L’attenzione sulla sicurezza interna del’Italia è aumentata? Come sta agendo il suo ministero, quello degli Interni, della Difesa e, in generale, il governo sul tema?

«Ovviamente Meloni e Tajani hanno fatto subito un vertice con Guido Crosetto e Matteo Piantedosi, con i capi delle forze armate, delle forze di polizia e con i vertici dei servizi segreti. È stato necessario aumentare la vigilanza sui punti sensibili e, in generale, su tutto il territorio nazionale».

Perché è stato necessario?

«Perché, in Italia, vive una parte di popolazione musulmana radicalizzata.
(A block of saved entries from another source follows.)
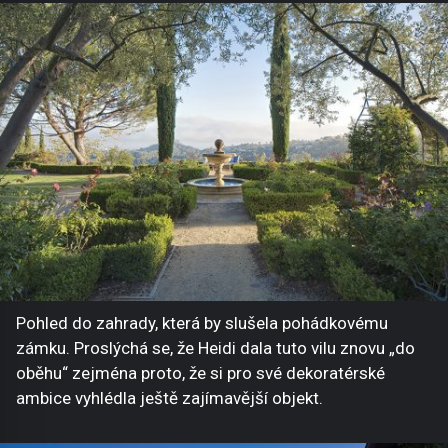
Pohled do zahrady, která by slušela pohádkovému
zámku. Proslýchá se, že Heidi dala tuto vilu znovu „do
oběhu“ zejména proto, že si pro své dekoratérské
ambice vyhlédla ještě zajímavější objekt.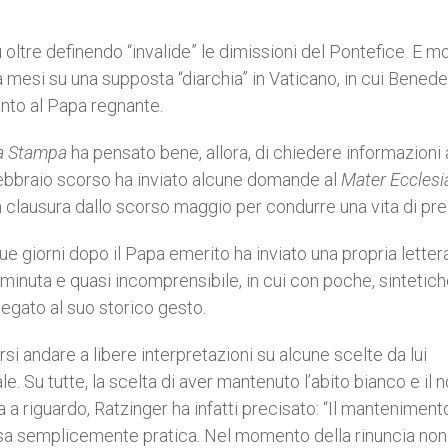
 oltre definendo “invalide” le dimissioni del Pontefice. E mo
 mesi su una supposta “diarchia” in Vaticano, in cui Benede
anto al Papa regnante.
a Stampa
ha pensato bene, allora, di chiedere informazioni 
6 febbraio scorso ha inviato alcune domande al
Mater Ecclesi
n clausura dallo scorso maggio per condurre una vita di pre
due giorni dopo il Papa emerito ha inviato una propria letter
 minuta e quasi incomprensibile, in cui con poche, sintetich
egato al suo storico gesto.
si andare a libere interpretazioni su alcune scelte da lui
le. Su tutte, la scelta di aver mantenuto l’abito bianco e il
a riguardo, Ratzinger ha infatti precisato: “Il manteniment
sa semplicemente pratica. Nel momento della rinuncia non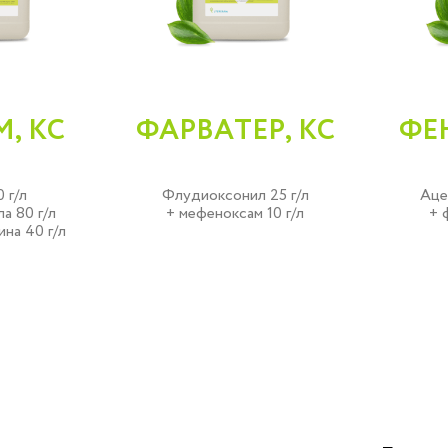
, КС
ФАРВАТЕР, КС
ФЕ
 г/л
Флудиоксонил 25 г/л
Аце
а 80 г/л
+ мефеноксам 10 г/л
+ 
на 40 г/л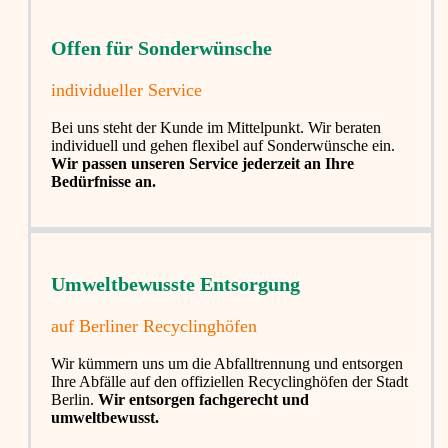
Offen für Sonderwünsche​
individueller Service
Bei uns steht der Kunde im Mittelpunkt. Wir beraten
individuell und gehen flexibel auf Sonderwünsche ein.
Wir passen unseren Service jederzeit an Ihre
Bedürfnisse an.
Umweltbewusste Entsorgung
auf Berliner Recyclinghöfen​
Wir kümmern uns um die Abfalltrennung und entsorgen
Ihre Abfälle auf den offiziellen Recyclinghöfen der Stadt
Berlin.
Wir entsorgen fachgerecht und
umweltbewusst.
Girano moltissime fake news in questi giorni sui social e noi dobbiamo stare attenti affinché l’odio razziale e l’antisemitismo, che in Italia esiste sia nelle comunità di immigrati musulmani integralisti sia nei gruppi di estrema sinistra, non esploda. Personalmente, ritengo che ci voglia una stretta decisa su queste realtà».

Ultima domanda: in seguito all’aggressione di Hamas, è stata rinviata la conferenza Italia-Africa. Questo conflitto potrebbe avere delle conseguenze sul Piano Mattei e sugli sforzi in politica estera di Meloni?

«Sicuramente aggiunge delle difficoltà, ma aumenta anche la necessità di implementare il Piano Mattei. Pensiamoci: la guerra in Ucraina ha dato il via alla crisi alimentare in Africa. Questo conflitto tra Israele e Hamas, visti i tanti musulmani in Africa, può generare anche in quel continente delle tensioni. Ed è proprio per questo che il Piano Mattei di Meloni si conferma una grande intuizione».